Company leaders include:
– Abbie Celniker, PhD, interim Chief Executive Officer;
– Cary Pfeffer, MD, interim Chief Business Officer;
– Laurence Turka, MD, Chief Scientific Officer;
– Edward Driggers, PhD, Chief Technology Officer;
– Ryan Cohlhepp, PharmD, Senior Vice President, R&D Strategy and Operations;
– Brian Albrecht, PhD, Vice President, Drug Discovery; and
– Hozefa Bandukwala, PhD, Senior Director, Head of Discovery Biology.

The company’s scientific founders are:
– Richard Flavell, PhD, Sterling Professor of Immunobiology, Yale University; Investigator, Howard Hughes Medical Institute. Dr. Flavell is a world-renowned immunologist who pioneered the use of transgenic mouse models to study autoimmune and inflammatory diseases. Richard is a member of the National Academy of Sciences, National Academy of Medicine (USA), and a Fellow of the Royal Society.
– Edward Pearce, PhD, Senior Group Leader, Max Planck Institute of Immunobiology and Epigenetics; Faculty of Biology, University of Freiburg.
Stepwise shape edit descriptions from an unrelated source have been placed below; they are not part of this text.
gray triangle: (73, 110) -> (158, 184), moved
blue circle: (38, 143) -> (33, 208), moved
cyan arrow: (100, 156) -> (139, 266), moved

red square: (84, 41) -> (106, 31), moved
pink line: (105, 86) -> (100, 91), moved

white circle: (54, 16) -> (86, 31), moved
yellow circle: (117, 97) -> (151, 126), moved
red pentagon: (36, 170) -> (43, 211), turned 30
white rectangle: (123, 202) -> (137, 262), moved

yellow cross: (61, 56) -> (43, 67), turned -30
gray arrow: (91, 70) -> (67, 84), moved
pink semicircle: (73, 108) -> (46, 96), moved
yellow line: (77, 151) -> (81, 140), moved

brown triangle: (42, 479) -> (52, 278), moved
Dr. Edward Pearce is a pioneer in understanding how macrophage and dendritic cell metabolism influences the function of those cells.
– Erika Pearce, PhD, Director, Max Planck Institute of Immunobiology and Epigenetics. Dr.Erika Pearce is a world leader in T cell metabolism and understanding how different metabolic pathways tune T cell function and fitness.
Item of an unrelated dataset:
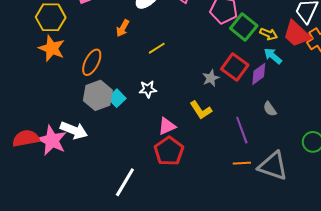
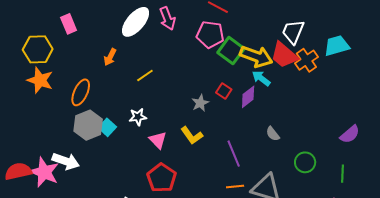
yellow arrow: (269, 34) -> (256, 56), size x1.8
red square: (235, 67) -> (224, 91), size x0.6
gray semicircle: (270, 109) -> (273, 134), moved
pink triangle: (167, 126) -> (158, 140), moved, turned -48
– Ken Smith, MD, PhD, Professor of Medicine and Head of the Department of Medicine, University of Cambridge. Dr. Smith is an international expert in identifying biomarkers which predict prognosis in patients with autoimmune disease.
– E. William St. Clair, MD, Professor of Medicine and Immunology, Duke University Medical Center. Dr. St. Clair is a former President of the American College of Rheumatology, he has extensive experience in translational immunology and the design and implementation of trials in autoimmune diseases.
– Laurence Turka, MD, CSO, Rheos Medicines. Dr. Turka is former President of the American Society of Transplantation, a leader in the fields of T cell costimulation and regulatory T cell biology. Prior to joining Rheos, Laurence was the Harold and Ellen Danser Professor of Surgery and Professor of Medicine at Harvard Medical School and Massachusetts General Hospital.